Sadly, this skill seems to be disappearing in our society, especially online, but in an academic context, one must learn to do just that. Spidle is a bibliophile. He has books in every conceivable nook and cranny of his home. When he read about the fire at the Library of Alexandria in Egypt, he wept.
He sees knowledge as something that is passed down through the ages, as is the love of learning. “We’re passing the torch, just by what this is doing,” he says.
Spidle already has two degrees, but he thinks that anyone can succeed at the program. A dyslexic person would be challenged, but they would still pick up a lot from the lectures.
“I would recommend it for anyone, particularly for anyone at the lower end of the socioeconomic spectrum,” he says. “You’ll never be the same, in a good way.”
Spidle also speaks very highly of the program’s director Mary Lu Roffey-Redden.
“Mary Lu is amazing,” says Spidle. “She is the heart and soul of the program and she is very encouraging and kind.”
Her job is to coordinate all the volunteers and provide a stable presence throughout each class. She loves her job and says it’s “like a box of chocolates” because she never knows what each day will bring, but it’s always something good.
“The students who stick with it are the biggest reward,” says Roffey-Redden. “They find it very interesting and very stimulating to be in a classroom that feels safe and supportive to allow them to be engaged intellectually.”

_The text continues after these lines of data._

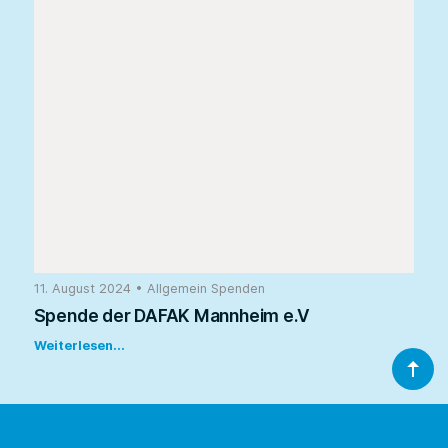
11. August 2024
•
Allgemein
Spenden
Spende der DAFAK Mannheim e.V
Weiterlesen...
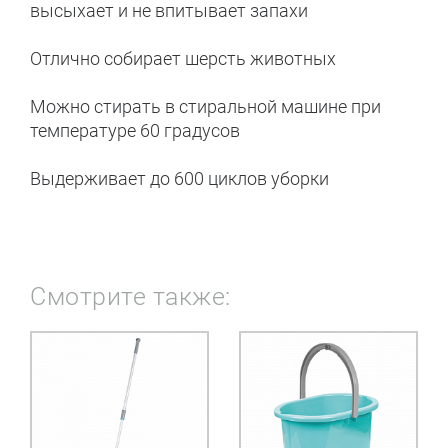
высыхает и не впитывает запахи
Отлично собирает шерсть животных
Можно стирать в стиральной машине при
температуре 60 градусов
Выдерживает до 600 циклов уборки
Смотрите также:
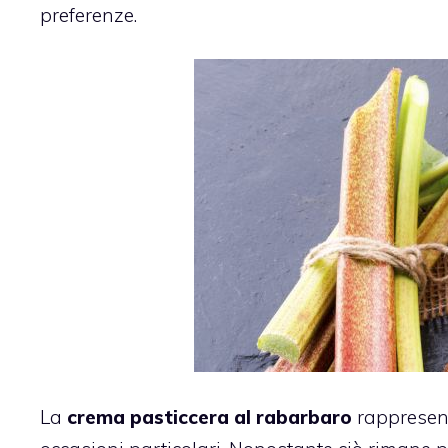
preferenze.
La
crema pasticcera al rabarbaro
rappresen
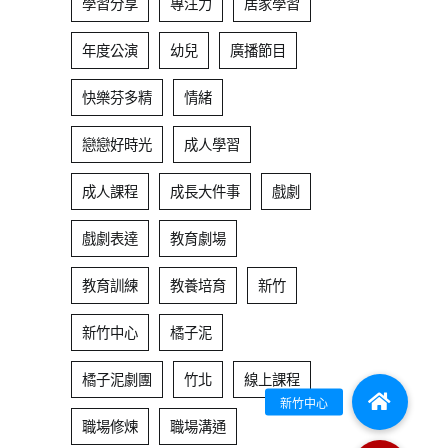
學習分享
專注力
居家學習
年度公演
幼兒
廣播節目
快樂芬多精
情緒
戀戀好時光
成人學習
成人課程
成長大件事
戲劇
戲劇表達
教育劇場
教育訓練
教養培育
新竹
新竹中心
橘子泥
橘子泥劇團
竹北
線上課程
職場修煉
職場溝通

Halifax Humanities 101 is a cousin of a program started in 1995 in the United States by Earl Shorris called the Clemente Course in the Humanities. In 2003, Halifax community advocates based at St. George’s Anglican Church in the North End of Halifax started the Saint George’s Friends of Clemente Society, a non-profit organization dedicated to enriching the lives of those living in material poverty, through education in the Humanities.
In October 2005, with the cooperation of the city’s universities and the Halifax North Memorial Library, the Society led by organizers Gary Thorne, then rector of St. George’s and Angus Johnston from Kings College launched an eight-month pilot project called Halifax Humanities 101 based on a hugely successful American Clemente Course in the Humanities. Since then, more than 110 students have graduated from the eight-month course of study, which is similar in content to the King’s Foundation Year Program.
Classes in the first year are twice a week. Those who go on to the second-year seminar course, meet once a week. Roffey-Redden says there is a host of people willing to volunteer their time or donate goods or services to the program, including many university professors, who almost line up to get a chance to participate.
Neil Robertson is one such professor, who, along with many colleagues, was recruited to the fold by Thorne, the chaplain at King’s. He says he loves the experience. “It’s amazing teaching,” says Robertson. “It really is teaching like you don’t experience in the ordinary setting.”
The students of Halifax Humanities 101 come from diverse backgrounds—many have faced adversity and some of life’s toughest challenges. That makes for a much different class environment than the ivory tower of academia. For example, some, since the downfall of the Soviet Union, could see teaching Karl Marx as anachronistic.
“For people who have experienced the worst of our economic and social order, they get it,” says Robertson. “It is very powerful to have people speaking from that sense of alienation, to use Marx’s terminology. They ask questions from a place that you don’t expect.”
Conroy says Halifax Humanities was revelatory for her.
“It changed my life in a bunch of different ways,” she says. “For someone to say, ‘What do you think?’ was completely new to me.”
Spidle says he would recommend Halifax Humanities to anyone, especially anyone who wanted to go on to university but didn’t know if they could do it. He’d like to see the program live forever: “I’d like to see the Humanities still going strong when the pyramids are dust.”